Previously, we primarily focused on the default behavior of complex browser DOM structures and various input scenarios compatible with IME input methods, requiring targeted handling of input method and browser compatibility. Here, we focus on managing text structural changes, mainly dealing with line-level operations, text drag-and-drop, and other actions related to text structure and change operation extensions.
Currently, our main focus in editor input modes lies on semi-controlled text input and detection of dirty DOM elements. Input state synchronization is quite complex and prone to errors. Here, we extend the discussion towards input synchronization behaviors such as Enter, Delete, and text drag-and-drop operations, effectively enhancing the overall editor input mode handling.
Specifically, pressing Enter or deleting a line break changes the DOM structure, while text deletion and drag-and-drop are triggered by a combination of events like BeforeInput. In the editor, these operations are treated as integral parts of input. Moreover, these actions are typically controllable, making dirty DOM issues less likely. However, there remain many points needing careful attention:
From the start, we discussed the uncontrolled behavior of ContentEditable, especially noting the inconsistent behavior of the Enter key across browsers.

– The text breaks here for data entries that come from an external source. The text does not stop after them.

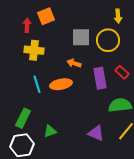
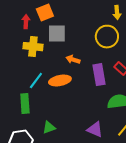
gray square: (81, 37) -> (57, 34), moved
cyan line: (37, 84) -> (36, 81), turned 54
green rectangle: (23, 118) -> (25, 104), moved, turned -30

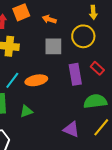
gray square: (57, 34) -> (53, 46), moved
orange arrow: (73, 60) -> (49, 19), moved
green triangle: (49, 128) -> (26, 111), moved

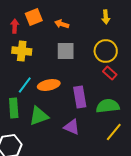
yellow circle: (83, 36) -> (106, 51), moved
purple rectangle: (75, 74) -> (80, 97), moved
green triangle: (26, 111) -> (39, 116), size x1.5
purple triangle: (71, 129) -> (72, 127), moved

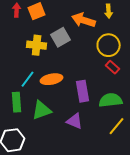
orange arrow: (62, 24) -> (84, 20), moved, size x1.6
red arrow: (15, 26) -> (17, 10), moved
yellow cross: (22, 51) -> (37, 45), moved
gray square: (66, 51) -> (61, 37), moved, turned -30

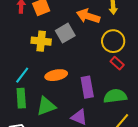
cyan line: (28, 79) -> (22, 75), moved

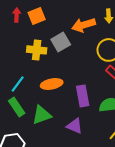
orange arrow: (88, 16) -> (84, 25), turned -35
green rectangle: (21, 98) -> (17, 107), turned -30

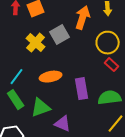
orange arrow: (84, 25) -> (83, 18), turned 125
yellow cross: (37, 50) -> (36, 43), turned 36
purple triangle: (75, 126) -> (63, 124), moved

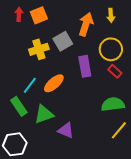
yellow cross: (36, 43) -> (39, 49), turned 30
cyan line: (17, 77) -> (30, 85), moved
orange ellipse: (51, 77) -> (54, 83), turned -30
purple rectangle: (82, 89) -> (85, 66), moved

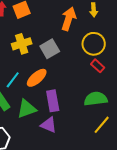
gray square: (63, 41) -> (50, 49), moved
purple rectangle: (85, 66) -> (53, 101), moved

Earlier examples highlighted these disparities:
contenteditable editor, pressing Enter inserts <div><br></div> in Chrome, <br> in Firefox (<60), and <p><br></p> in IE.123|123 results in 123<div>123</div> in Chrome, while Firefox formats it as <div>123</div><div>123</div>.123|123 -> 123123), Chrome reverts back to 123123, while Firefox results in <div>123123</div>.These examples have been discussed repeatedly—each time touching on uncontrolled browser behavior and their implications on state synchronization. In reality, the Enter key behavior can be controlled by preventing the default behavior and then managing line splitting and format inheritance based on the current selection state.
Generally speaking, there are two ways to prevent the default behavior: listening to the BeforeInput event and preventing its default behavior, or listening to the KeyDown event and preventing its default behavior. The advantage of the former is that it provides the input type directly (e.g., soft vs. hard Enter), while the latter allows earlier prevention of the default behavior.
Naturally, we still rely on the BeforeInput event to handle the Enter key operation, which makes things a bit more convenient. The implementation here is quite straightforward—in theory, we just need to insert an op with \n into the data structure. Also, since our editor doesn't support soft line breaks by default, both types of line breaks need to be uniformly treated as hard breaks.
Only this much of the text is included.